Pendant de longues, longues minutes, elle l'aida dans le silence. Un autre médecin vint s'occuper de l'autre rangée un patient se mit à gémir, puis à crier, elle ne tourna pas les yeux. Elle pria, simplement, presque par réflexe, que ce ne soit pas Jack. La présence du médecin lui donnait une impression bizarre, comme une nausée. Et tout en tenant dans ses mains des linges ensanglantés et des bassines d'eau, se retraçaient ses souvenirs de la nuit passée. Le visage terrible de Jack, presque sans regard, et la douceur de la voix par comparaison. Elle pouvait le voir, maintenant, mais quelque chose comme de la peur, ou de la crainte, l'empêchait de tourner son regard à plein.
« - Merci.
- De rien. »
Il laissa passer un grand silence, un grand blanc. Mais elle ne se laisserait pas abattre par les forces étranges qui paraissaient, bizarrement, s'étendre hors de lui pour la contrôler. Ce qui, d'ailleurs, était une théorie des plus stupides, et qu'il était temps pour elle de se prouver que ce n'était que la fausse impression de faiblesse qui lui venait de l'intensité des chocs, émotionnels et physiques, qu'elle avait traversés. Aussi elle s'éclaircit la voix.
« - Vous êtes ici depuis longtemps ?
- Pas très, j'étais dans la Somme, et avant cela un moment sur le front russe.
- Vraiment ? Il y a des américains sur le front russe ?
- Eh bien, oui, il en a eu. »
Il lança un regard sur le côté, avec un petit rire. La sensation de dé-réalité la prit, à nouveau. De façon si surprenante qu'elle ne put pas s'empêcher de sourire bêtement et de s'oublier elle-même. Pour le contrôle d'elle-même, c'était raté. Se reprenant, elle lâcha un ricanement parfaitement maladroit et qui lui parut résonner dans la totalité de la pièce comme un blasphème.

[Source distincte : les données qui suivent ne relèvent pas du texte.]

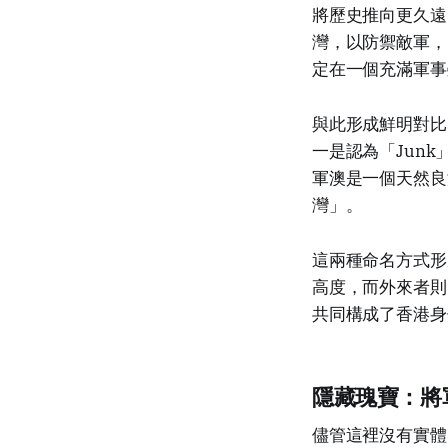
將歷史推向更久遠
灣，以防禦敵軍，
定在一個充滿軍事
與此形成鮮明對比
一是認為「Jun
軍澳是一個天然良
灣」。
這兩種命名方式形
高度，而外來者則
共同構成了香港身
隱藏瑰寶：將軍澳
儘管這裡沒有實體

« - Désolée, murmura-t-elle. Je… suis vraiment désolée.
- Vous n'avez pas à être désolée. Ce n'est rien.
- Je n'ai été qu'ici, moi. Seulement depuis quelques mois. Depuis notre entrée en guerre.
- Je comprends… »
Le silence reprit, ils avaient changé de lit. De patient. Presque de monde, à vrai dire. Il ne lui parlait plus, il ne la regardait plus. Et cela ne pouvait, tout simplement, pas continuer : elle s'en sentait comme malade, mise à mal, et il lui fallait parler encore, parler plus, parler mieux. Elle hésita, dansant d'un pied sur l'autre.
« - Je m'appelle Esmée Platt, d'ailleurs.
- Docteur Cullen, répondit-il avec une sorte de professionnalisme distant. »
Elle pensa Carlisle.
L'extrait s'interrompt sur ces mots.